When you discretize the system, the state matrices have different meanings:
- x(k+1) = A*x(k) + B*u(k)
- y(k) = C*x(k) + D*u(k)
That is, eq(1) shows how the system can be represented as a sum of the values at previous time steps, rather than defining a system of differential equations that describes system behavior. That naturally changes to the structure of the A matrix, and explains why you cannot simply replace their current values with different ones. By default, "c2d" uses a zero-order hold for the conversion, though you could use a different method depending on your application and desired outputs. You might find this page in the documentation on conversion methods to be relevant.
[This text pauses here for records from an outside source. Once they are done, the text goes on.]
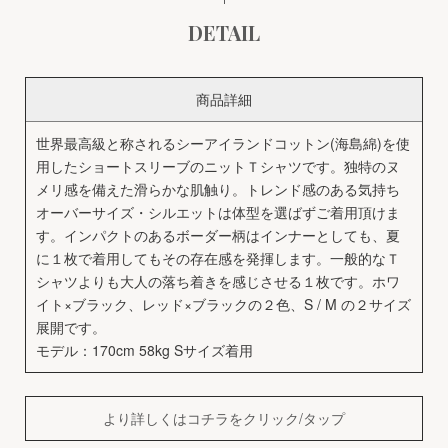
DETAIL
商品詳細
世界最高級と称されるシーアイランドコットン(海島綿)を使
用したショートスリーブのニットＴシャツです。独特のヌ
メリ感を備えた滑らかな肌触り。トレンド感のある気持ち
オーバーサイズ・シルエットは体型を選ばずご着用頂けま
す。インパクトのあるボーダー柄はインナーとしても、夏
に１枚で着用してもその存在感を発揮します。一般的なＴ
シャツよりも大人の落ち着きを感じさせる１枚です。ホワ
イト×ブラック、レッド×ブラックの２色、S / M の２サイズ
展開です。
モデル：170cm 58kg Sサイズ着用
より詳しくはコチラをクリック/タップ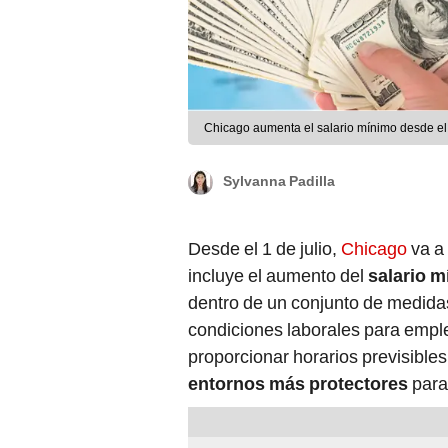
Chicago aumenta el salario mínimo desde el 
Sylvanna Padilla
Desde el 1 de julio,
Chicago
va a
incluye el aumento del
salario 
dentro de un conjunto de medida
condiciones laborales para emple
proporcionar horarios previsibles
entornos más protectores
para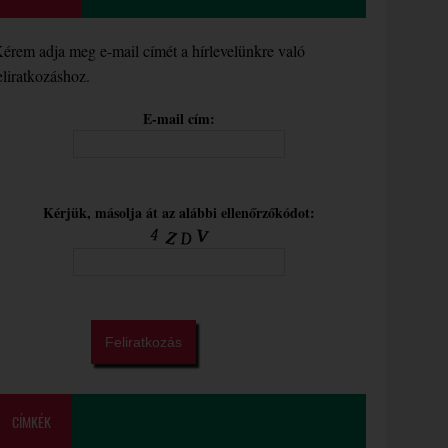
érem adja meg e-mail címét a hírlevelünkre való
eliratkozáshoz.
E-mail cím:
Kérjük, másolja át az alábbi ellenőrzőkódot:
CÍMKÉK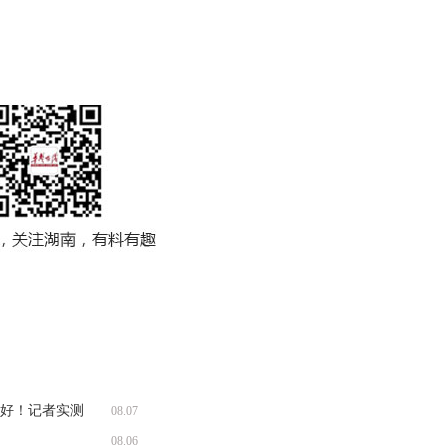
收好！记者实测
08.07
08.06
That said, you can perform a similarity transformation to get a different system representation. For example, you can use MATLAB's "canon" function to transform the system into modal or companion form. These forms are based on transformations of the A matrix, so while they will not have the same meaning that they have with continuous systems, they are still valid conversions that will obtain nicer representations, e.g. for the following second-order system:
>> A = [0 1; -0.5 -1]; B = [0; 1]; C = [1 0]; D = 0;
>> sys = ss(A,B,C,D);
>> sysd = c2d(sys,0.01)
sysd =
A =
x1 x2
x1 1 0.00995
x2 -0.004975 0.99
B =
u1
x1 4.983e-05
x2 0.00995
C =
x1 x2
y1 1 0
D =
u1
y1 0
Sample time: 0.01 seconds
Discrete-time state-space model.
>> [sysd2,T] = canon(sysd,'companion')
sysd2 =
A =
x1 x2
x1 0 -0.99
x2 1 1.99
B =
u1
x1 1
x2 0
C =
x1 x2
y1 4.983e-05 0.0001488
D =
u1
y1 0
Sample time: 0.01 seconds
Discrete-time state-space model.
T =
1.0e+04 *
-0.9950 0.0150
1.0050 -0.0050
Alternatively, if there is a form that you would like to transform to and you have the corresponding transformation matrix T, you can use "ss2ss" to perform the similarity transformation and obtain an equivalent state representation.